▸ **Provided data**
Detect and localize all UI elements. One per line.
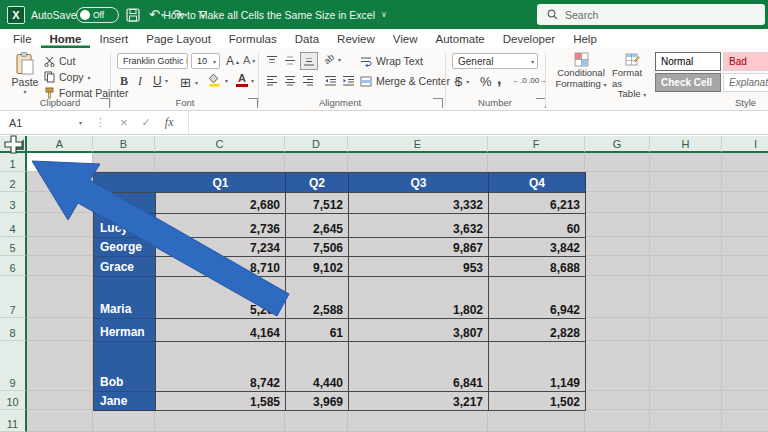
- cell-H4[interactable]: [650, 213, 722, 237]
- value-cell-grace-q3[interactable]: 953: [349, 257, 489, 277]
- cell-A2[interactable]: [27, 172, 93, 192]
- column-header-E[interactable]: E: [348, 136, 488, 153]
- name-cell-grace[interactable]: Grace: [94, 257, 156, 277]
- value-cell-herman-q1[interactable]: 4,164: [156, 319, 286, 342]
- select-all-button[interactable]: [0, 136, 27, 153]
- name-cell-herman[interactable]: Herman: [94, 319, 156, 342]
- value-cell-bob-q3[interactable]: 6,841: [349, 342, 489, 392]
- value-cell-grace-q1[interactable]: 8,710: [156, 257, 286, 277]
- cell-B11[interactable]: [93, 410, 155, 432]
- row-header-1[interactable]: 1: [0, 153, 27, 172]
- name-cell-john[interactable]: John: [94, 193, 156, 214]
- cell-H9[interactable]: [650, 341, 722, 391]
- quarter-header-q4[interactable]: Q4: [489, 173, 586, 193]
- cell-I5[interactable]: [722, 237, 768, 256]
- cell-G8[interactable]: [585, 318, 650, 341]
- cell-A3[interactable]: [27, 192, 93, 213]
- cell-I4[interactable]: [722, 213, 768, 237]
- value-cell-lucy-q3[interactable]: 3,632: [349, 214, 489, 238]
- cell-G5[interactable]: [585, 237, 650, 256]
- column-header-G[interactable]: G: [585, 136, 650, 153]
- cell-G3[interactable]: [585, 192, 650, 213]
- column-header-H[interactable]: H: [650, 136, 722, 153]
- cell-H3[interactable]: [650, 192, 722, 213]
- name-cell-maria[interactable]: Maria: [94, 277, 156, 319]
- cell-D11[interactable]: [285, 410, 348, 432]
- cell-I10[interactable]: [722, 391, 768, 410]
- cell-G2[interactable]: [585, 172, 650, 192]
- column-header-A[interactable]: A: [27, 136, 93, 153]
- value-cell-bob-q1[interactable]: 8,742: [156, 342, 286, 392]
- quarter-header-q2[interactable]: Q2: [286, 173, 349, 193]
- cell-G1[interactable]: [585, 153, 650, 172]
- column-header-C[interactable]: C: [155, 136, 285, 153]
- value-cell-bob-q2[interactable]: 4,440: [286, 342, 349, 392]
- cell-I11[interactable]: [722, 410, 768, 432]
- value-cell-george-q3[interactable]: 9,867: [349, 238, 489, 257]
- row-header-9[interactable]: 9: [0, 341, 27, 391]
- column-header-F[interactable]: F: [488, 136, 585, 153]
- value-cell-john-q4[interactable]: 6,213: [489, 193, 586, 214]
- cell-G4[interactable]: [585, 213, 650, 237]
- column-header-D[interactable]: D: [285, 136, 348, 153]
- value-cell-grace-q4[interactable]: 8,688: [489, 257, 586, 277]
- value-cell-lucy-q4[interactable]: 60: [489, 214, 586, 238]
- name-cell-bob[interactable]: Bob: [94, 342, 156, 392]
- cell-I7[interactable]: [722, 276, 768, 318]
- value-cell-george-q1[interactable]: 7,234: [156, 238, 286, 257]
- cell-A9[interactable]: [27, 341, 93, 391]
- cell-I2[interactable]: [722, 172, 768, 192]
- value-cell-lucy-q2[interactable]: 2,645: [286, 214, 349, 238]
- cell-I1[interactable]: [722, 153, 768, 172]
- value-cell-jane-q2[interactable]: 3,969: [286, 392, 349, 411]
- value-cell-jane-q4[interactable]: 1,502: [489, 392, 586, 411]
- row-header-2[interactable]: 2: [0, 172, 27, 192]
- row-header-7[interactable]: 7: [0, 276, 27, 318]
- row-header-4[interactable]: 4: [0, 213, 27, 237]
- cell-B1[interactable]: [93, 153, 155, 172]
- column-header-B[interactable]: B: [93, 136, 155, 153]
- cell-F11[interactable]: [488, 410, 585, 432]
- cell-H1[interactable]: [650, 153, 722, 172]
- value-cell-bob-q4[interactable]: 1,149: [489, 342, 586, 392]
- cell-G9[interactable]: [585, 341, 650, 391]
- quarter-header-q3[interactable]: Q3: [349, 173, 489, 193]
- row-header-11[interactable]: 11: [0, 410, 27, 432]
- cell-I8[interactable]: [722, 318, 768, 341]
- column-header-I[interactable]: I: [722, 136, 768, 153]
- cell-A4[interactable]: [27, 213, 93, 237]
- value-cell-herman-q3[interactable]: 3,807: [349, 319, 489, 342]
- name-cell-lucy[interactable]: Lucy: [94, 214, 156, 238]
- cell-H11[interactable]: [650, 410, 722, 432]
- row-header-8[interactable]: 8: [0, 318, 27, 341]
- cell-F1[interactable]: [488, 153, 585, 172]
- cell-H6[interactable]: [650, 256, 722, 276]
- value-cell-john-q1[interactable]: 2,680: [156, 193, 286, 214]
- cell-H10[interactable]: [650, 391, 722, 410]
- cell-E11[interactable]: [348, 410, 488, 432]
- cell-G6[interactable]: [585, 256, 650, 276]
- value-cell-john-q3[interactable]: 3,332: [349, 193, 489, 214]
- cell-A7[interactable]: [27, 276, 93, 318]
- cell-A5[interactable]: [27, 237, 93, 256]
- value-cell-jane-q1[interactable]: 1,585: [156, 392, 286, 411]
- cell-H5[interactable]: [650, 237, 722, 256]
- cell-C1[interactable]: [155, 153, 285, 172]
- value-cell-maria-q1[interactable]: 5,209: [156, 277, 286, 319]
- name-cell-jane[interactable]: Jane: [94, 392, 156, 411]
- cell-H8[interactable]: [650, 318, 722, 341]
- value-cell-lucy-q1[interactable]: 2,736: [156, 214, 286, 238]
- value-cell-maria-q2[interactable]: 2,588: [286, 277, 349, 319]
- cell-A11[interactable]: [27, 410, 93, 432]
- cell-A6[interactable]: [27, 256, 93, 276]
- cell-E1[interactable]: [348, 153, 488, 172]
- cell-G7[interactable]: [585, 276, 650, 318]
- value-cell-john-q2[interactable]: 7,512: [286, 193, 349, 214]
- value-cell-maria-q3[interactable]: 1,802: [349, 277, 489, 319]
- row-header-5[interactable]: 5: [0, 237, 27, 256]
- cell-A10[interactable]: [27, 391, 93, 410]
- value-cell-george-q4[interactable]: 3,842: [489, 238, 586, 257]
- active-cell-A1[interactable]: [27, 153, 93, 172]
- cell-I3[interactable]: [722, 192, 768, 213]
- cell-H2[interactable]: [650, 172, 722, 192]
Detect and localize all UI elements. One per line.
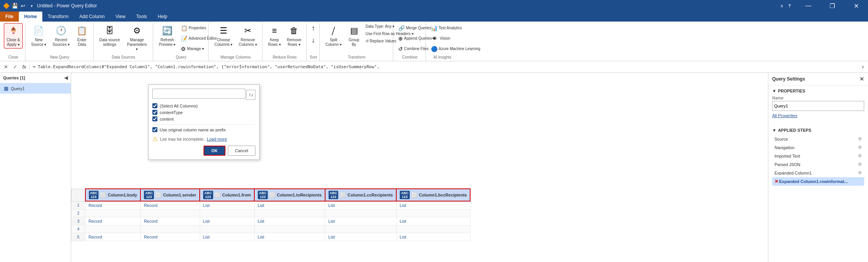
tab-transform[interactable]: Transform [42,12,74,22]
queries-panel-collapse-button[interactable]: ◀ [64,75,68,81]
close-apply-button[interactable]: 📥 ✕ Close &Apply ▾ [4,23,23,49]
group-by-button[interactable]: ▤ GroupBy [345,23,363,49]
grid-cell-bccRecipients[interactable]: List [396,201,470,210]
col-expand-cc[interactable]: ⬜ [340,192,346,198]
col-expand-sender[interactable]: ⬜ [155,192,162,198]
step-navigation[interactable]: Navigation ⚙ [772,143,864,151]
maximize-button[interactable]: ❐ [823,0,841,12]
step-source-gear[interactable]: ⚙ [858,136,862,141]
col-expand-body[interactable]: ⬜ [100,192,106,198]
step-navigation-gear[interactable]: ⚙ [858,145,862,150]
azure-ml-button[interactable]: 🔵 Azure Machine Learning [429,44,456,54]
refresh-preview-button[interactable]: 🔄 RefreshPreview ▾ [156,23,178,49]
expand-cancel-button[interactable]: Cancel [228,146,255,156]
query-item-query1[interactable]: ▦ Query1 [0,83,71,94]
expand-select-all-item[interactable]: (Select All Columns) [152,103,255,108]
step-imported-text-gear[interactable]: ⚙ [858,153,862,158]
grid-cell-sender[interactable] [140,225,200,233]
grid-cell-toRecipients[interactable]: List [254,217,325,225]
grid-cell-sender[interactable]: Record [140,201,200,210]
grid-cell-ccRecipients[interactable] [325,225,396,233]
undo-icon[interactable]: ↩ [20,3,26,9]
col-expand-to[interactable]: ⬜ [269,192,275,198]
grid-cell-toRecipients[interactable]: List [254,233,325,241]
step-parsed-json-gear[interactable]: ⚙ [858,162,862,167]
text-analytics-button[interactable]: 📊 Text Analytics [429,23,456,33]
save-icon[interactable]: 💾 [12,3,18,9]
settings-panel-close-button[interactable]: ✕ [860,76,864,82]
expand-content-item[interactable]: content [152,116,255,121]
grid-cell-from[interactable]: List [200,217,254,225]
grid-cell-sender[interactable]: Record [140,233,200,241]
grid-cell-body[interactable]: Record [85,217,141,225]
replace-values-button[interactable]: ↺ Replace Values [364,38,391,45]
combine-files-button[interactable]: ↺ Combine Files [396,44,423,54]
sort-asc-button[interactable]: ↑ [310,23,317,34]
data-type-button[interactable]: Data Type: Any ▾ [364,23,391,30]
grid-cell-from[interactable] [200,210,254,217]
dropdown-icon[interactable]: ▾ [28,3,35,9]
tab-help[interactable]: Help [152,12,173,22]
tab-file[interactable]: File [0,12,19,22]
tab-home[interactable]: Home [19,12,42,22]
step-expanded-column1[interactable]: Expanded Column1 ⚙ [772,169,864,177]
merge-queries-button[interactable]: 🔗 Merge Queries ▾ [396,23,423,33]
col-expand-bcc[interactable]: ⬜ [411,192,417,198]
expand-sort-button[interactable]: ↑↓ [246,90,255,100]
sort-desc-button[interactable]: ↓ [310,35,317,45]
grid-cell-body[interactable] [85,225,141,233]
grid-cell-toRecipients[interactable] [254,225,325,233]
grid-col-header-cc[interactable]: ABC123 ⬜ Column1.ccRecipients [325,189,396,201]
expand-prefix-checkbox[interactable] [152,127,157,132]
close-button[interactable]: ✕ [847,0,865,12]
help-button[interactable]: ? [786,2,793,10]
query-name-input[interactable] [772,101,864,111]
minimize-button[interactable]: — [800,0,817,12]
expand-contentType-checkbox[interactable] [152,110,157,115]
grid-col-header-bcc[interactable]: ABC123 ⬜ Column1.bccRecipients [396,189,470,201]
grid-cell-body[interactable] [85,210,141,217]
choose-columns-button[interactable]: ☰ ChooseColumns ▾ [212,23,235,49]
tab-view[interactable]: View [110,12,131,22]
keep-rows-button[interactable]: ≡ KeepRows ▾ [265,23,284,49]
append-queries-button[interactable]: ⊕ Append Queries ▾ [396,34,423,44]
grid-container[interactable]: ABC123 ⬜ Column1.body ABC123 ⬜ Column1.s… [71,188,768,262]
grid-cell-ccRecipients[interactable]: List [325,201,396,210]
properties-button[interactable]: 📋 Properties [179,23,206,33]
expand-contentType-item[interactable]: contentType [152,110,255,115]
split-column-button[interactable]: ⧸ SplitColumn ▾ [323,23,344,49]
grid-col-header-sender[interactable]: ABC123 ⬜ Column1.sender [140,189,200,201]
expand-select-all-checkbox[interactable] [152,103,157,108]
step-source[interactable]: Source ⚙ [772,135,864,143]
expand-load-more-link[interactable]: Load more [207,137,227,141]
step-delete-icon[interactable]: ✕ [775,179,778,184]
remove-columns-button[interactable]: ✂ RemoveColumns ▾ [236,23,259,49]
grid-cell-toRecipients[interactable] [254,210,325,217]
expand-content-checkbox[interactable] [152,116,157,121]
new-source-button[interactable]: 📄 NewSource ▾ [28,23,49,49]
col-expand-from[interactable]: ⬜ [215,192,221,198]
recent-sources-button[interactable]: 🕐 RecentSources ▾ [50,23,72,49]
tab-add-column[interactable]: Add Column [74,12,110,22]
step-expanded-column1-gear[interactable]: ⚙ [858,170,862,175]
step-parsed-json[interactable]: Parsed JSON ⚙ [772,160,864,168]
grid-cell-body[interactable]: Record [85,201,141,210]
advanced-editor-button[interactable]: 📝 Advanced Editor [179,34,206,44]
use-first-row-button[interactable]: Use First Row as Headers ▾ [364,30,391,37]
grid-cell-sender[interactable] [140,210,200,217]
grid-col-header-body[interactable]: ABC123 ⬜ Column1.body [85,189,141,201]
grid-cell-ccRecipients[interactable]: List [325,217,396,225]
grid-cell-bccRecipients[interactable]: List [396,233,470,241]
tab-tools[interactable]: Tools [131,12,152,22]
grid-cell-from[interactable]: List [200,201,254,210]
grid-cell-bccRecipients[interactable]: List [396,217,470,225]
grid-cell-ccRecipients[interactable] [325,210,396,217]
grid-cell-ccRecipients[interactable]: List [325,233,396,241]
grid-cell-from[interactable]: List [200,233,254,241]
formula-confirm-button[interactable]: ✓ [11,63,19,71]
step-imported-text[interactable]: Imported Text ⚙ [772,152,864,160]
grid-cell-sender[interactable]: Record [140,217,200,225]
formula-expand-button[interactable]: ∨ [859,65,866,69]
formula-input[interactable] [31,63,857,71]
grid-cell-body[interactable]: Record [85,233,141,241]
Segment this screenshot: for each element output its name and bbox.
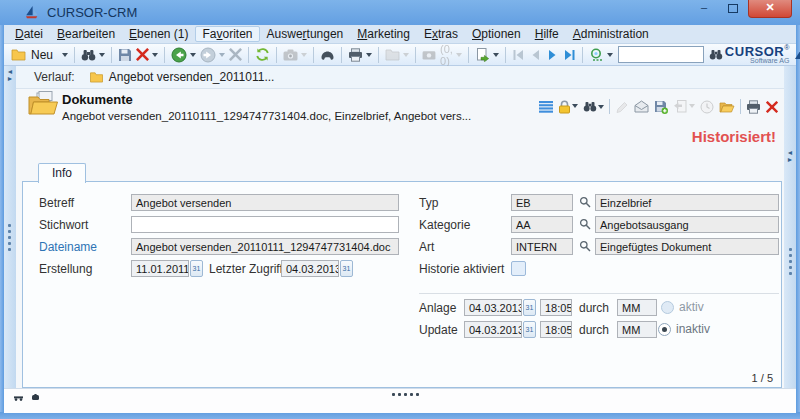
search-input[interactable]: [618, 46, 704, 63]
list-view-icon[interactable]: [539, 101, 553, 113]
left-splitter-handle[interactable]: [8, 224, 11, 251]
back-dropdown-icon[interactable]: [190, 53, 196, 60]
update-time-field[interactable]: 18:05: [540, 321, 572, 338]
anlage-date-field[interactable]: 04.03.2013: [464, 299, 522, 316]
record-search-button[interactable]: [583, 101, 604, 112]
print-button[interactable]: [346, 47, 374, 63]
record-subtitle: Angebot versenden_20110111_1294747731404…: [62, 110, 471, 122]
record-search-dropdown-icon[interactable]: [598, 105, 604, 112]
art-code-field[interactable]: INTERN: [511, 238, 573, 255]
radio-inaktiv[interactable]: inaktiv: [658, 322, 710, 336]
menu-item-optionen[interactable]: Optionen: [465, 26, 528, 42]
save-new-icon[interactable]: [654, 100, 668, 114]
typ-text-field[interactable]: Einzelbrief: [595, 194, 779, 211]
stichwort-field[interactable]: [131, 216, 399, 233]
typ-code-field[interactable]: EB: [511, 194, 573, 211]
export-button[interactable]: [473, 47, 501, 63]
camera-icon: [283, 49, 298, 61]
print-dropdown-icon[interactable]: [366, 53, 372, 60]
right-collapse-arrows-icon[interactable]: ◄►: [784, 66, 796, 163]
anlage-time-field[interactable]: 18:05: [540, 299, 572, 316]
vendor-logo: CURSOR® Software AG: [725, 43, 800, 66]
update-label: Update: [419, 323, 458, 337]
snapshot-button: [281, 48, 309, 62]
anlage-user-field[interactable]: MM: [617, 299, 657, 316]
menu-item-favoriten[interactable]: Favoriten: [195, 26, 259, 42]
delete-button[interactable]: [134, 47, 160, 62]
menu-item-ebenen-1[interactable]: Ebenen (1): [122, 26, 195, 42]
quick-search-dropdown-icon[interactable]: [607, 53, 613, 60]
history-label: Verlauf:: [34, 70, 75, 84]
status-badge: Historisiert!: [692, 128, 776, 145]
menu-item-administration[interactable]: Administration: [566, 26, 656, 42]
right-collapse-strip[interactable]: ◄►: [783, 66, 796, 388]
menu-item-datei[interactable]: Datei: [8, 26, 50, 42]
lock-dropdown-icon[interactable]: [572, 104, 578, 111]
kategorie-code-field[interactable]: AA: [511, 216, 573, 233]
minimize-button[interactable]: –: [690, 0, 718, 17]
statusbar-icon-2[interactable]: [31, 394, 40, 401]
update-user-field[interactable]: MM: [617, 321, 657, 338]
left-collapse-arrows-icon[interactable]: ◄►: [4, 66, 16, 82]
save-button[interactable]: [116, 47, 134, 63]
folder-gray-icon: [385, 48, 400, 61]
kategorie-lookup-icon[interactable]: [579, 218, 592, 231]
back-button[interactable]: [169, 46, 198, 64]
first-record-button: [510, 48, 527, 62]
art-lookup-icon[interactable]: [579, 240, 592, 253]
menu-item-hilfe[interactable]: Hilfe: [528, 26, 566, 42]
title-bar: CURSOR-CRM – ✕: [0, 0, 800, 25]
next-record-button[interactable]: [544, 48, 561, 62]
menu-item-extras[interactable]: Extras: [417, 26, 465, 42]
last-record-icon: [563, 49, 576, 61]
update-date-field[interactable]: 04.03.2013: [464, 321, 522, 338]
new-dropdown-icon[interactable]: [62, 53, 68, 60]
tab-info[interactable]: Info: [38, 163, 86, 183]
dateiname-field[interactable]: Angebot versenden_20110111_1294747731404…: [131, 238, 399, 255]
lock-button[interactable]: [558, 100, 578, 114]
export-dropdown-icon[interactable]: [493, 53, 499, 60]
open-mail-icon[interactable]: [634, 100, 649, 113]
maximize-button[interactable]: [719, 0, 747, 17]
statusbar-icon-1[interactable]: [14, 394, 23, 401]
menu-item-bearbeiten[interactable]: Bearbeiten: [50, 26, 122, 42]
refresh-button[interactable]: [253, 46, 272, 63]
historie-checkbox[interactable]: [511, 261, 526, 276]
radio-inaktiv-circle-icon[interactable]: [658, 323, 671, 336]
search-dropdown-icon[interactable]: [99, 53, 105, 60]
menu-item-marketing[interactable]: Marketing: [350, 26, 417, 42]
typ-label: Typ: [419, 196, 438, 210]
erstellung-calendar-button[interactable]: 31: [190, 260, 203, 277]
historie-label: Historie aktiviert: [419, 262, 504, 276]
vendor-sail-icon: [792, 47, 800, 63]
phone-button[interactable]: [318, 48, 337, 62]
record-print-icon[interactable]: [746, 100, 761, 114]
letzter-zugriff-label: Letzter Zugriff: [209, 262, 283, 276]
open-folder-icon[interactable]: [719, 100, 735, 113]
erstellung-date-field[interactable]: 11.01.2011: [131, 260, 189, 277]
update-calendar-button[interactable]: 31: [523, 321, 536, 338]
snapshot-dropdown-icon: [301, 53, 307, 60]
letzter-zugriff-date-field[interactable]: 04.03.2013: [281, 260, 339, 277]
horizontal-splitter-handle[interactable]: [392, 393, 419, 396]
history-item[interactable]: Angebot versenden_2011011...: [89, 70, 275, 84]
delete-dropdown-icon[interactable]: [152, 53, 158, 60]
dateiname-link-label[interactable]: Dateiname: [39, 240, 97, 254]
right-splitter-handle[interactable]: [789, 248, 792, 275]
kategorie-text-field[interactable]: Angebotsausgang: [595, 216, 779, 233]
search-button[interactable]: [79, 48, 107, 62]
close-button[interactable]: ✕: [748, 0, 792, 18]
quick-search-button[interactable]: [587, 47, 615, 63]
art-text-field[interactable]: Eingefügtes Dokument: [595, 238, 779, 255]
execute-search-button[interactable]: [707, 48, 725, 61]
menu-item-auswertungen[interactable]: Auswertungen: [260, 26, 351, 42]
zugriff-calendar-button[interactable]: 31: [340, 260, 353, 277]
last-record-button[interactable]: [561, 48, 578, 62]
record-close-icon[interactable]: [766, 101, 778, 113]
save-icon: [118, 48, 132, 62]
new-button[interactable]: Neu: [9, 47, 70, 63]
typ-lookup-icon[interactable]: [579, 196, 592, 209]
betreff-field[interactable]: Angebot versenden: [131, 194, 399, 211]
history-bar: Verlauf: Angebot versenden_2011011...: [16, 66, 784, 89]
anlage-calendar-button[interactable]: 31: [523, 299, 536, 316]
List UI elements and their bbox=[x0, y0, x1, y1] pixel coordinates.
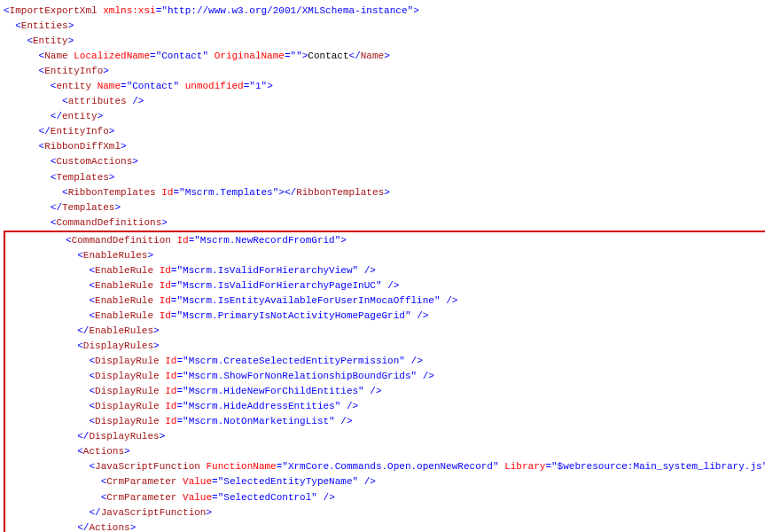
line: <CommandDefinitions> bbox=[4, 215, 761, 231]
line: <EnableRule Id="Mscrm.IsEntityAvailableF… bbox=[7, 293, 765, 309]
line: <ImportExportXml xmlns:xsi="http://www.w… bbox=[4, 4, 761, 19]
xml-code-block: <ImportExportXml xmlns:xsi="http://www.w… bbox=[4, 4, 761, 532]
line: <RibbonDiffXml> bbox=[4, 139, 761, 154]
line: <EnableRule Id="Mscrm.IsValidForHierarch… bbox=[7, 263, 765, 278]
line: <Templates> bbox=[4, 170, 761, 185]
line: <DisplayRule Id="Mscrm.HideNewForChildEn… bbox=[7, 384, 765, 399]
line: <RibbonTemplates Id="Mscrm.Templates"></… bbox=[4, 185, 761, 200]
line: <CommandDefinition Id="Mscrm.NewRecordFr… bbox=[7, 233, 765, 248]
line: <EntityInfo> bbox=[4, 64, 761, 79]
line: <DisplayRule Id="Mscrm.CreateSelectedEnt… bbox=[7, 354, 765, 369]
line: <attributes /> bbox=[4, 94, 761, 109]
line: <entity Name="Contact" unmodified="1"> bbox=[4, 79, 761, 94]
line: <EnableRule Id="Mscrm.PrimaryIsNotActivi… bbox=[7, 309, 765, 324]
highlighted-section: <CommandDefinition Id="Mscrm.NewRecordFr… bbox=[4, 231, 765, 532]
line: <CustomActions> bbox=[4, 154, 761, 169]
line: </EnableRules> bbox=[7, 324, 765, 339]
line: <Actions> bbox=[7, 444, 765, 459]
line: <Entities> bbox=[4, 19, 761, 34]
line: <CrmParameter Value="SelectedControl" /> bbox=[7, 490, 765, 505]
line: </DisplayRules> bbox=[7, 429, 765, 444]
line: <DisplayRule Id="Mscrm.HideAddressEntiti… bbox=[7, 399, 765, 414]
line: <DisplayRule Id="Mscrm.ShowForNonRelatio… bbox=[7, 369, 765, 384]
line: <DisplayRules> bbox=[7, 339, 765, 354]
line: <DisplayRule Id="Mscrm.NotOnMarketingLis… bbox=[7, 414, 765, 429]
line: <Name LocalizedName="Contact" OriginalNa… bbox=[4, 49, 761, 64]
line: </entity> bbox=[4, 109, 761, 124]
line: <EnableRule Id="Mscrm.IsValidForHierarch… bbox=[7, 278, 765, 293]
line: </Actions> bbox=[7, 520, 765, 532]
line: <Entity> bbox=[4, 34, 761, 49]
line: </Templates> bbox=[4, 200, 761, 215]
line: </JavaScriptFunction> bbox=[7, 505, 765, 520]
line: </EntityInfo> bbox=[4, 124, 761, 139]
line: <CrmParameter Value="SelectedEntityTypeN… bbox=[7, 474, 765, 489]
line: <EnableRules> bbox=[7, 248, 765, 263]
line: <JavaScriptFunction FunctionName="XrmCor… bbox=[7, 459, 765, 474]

▸ **Exercise directions**
Your task is to find every line above containing the word "right" and copy it.

▸ **Expected answer**
right-collapse-arrows-icon[interactable]: ◄►: [784, 66, 796, 163]
right-collapse-strip[interactable]: ◄►: [783, 66, 796, 388]
right-splitter-handle[interactable]: [789, 248, 792, 275]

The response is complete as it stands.